In Between the Door and the Street, participants organized by Los Angeles-based artist Suzanne Lacy chatted amongst themselves about topics like the pressure to be macho, judgments about women’s clothing choices, sexual harassment, and platonic friendships between men and women. The audience looked on, moving at their own pace to overhear the next group of their choice. True to the contemporary definition of feminism, the participants were female, male, LGBTQ, and from various cultural and ethnic backgrounds.

Arriving half an hour into the performance, I was delighted to see that so many people had come out that they had to wait to enter closed-off Park Place. Once inside, adults hugged acquaintances they bumped into and children played, making it feel like a street party. The downside was the amount of noise. There was a policy of no cellphone conversations and it’s a shame there wasn’t a policy to keep conversations hushed because it was impossible to hear the majority of official conversations over the din. At best, the performed conversations would have been in competition anyway because of the proximity of the stoops to one another. Hopefully, the documentation will enhance access to the content of the chinwags.

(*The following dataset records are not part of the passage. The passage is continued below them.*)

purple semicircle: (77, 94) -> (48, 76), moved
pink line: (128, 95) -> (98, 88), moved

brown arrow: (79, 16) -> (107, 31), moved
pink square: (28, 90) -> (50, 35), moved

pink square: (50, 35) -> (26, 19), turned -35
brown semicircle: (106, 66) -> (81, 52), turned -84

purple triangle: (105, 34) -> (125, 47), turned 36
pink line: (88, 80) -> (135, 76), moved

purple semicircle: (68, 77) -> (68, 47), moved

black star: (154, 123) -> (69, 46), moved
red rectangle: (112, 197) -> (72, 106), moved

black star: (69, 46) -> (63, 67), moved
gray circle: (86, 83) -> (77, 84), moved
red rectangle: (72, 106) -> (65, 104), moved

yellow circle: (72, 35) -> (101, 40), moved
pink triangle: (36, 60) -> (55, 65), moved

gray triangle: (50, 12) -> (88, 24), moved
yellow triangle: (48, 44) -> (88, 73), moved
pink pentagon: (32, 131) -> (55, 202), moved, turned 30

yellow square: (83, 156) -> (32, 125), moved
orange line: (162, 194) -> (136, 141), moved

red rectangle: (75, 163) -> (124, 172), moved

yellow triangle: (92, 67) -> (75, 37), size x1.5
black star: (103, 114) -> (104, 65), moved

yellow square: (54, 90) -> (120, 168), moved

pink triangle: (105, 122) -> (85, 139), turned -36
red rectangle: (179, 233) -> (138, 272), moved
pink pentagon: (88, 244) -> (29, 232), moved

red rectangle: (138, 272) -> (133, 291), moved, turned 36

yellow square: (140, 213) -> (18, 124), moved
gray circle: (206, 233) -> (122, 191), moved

Sometimes when an art performance ends, it can be awkward for the theatrical experience to become reconciled with reality. In Between the Door and the Street, though, it was great to see the participants dispersing through the neighbourhood and entering the subway, with their bright yellow scarves marking them as consciousness-raising feminists.


The audience waiting to enter Park Place for Suzanne Lacy’s Between the Door and the Street.


Volunteers chatting about feminist topics on the brownstone stoops.


Blogger Heather Saunders taking notes about comments overheard, such as a young girl asking, “Why are there men?”